The U.S. auto industry is entering a “new normal” where automakers and dealers will labor harder to maintain profits, a report by Dave Cantin Group and Kaiser Associates says.
During the COVID-19 pandemic, supplies of vehicles on dealer lots fell. That meant higher vehicle prices and increased margins for automakers and dealers.
That is likely to shift this year, according to the report.
“The U.S. automotive industry has had an exceptional last few years,” the report said. “Indeed over the past 3+ years it seems like everyone won – everyone, that is, except the consumer (who has paid higher prices for fewer choices, longer lead times and more competition to get a vehicle at all.)”
In 2024, industry’s new normal “won’t look quite as attractive as it did in 2023, but better than it did (for manufacturers and dealerships) in 2019,” the report said.
Dave Cantin Group and Kaiser conducted interviews with industry analysts and executives as well as surveying more than 1,000 consumers.
Among the factors cited by the report as having an impact on the industry:
—“The economic climate in the U.S. is healthier than predicted going into 2024 – but a positive macro economic climate increases the complexity facing the industry.”

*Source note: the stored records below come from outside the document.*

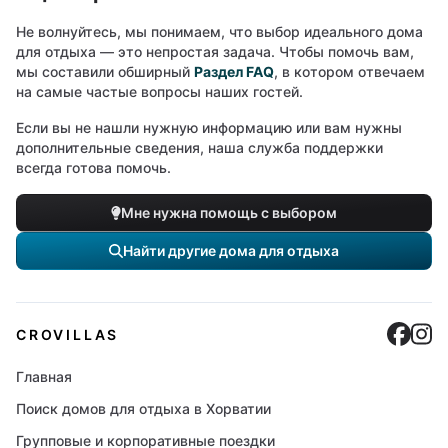
Не волнуйтесь, мы понимаем, что выбор идеального дома
для отдыха — это непростая задача. Чтобы помочь вам,
мы составили обширный
Раздел FAQ
, в котором отвечаем
на самые частые вопросы наших гостей.
Если вы не нашли нужную информацию или вам нужны
дополнительные сведения, наша служба поддержки
всегда готова помочь.
Мне нужна помощь с выбором
Найти другие дома для отдыха
Cro
C
CROVILLAS
Главная
Поиск домов для отдыха в Хорватии
Групповые и корпоративные поездки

Interest rates may begin to decline later this year after efforts by the Federal Reserve to curb inflation. In turn, dealers may need to boost inventory and increase advertising spending, according to the report.
“Dealerships should expect to work harder to maintain profitability in 2024,” the report said.
At the same time, declining interest rates “are likely to unlock pent-up demand, resulting in greater vehicle sales.”
—Consumers surveyed are more likely than ever to buy SUVs. Of respondents, 44% said they want an SUV for their next vehicle.
“Consumers may be moving toward SUVs because of reliability, versatility, and safety, despite higher price tags,” the report said. “This shift may also align with brand preference: some of the brands consumers are most likely to buy are primarily known for SUVs.”
Automakers, including General Motors Co., Ford Motor Co., Toyota Motor Corp. and Nissan Motor Co. have retired car models over the past several years. Ford, for example, said in an April 2018 earnings announcement, that 90% of its North American vehicle fleet would be trucks, SUVs and commercial vehicles by 2020.
The report said increased SUV deliveries will mean higher revenues and profits, according to the report.
—International situations such as U.S.-China tensions and Middle East conflicts could still disrupt the industry. “Geopolitical conflicts could drive a U-turn on consumer sentiment” and lower the willingness of automakers “to make strategic investments,” the report said.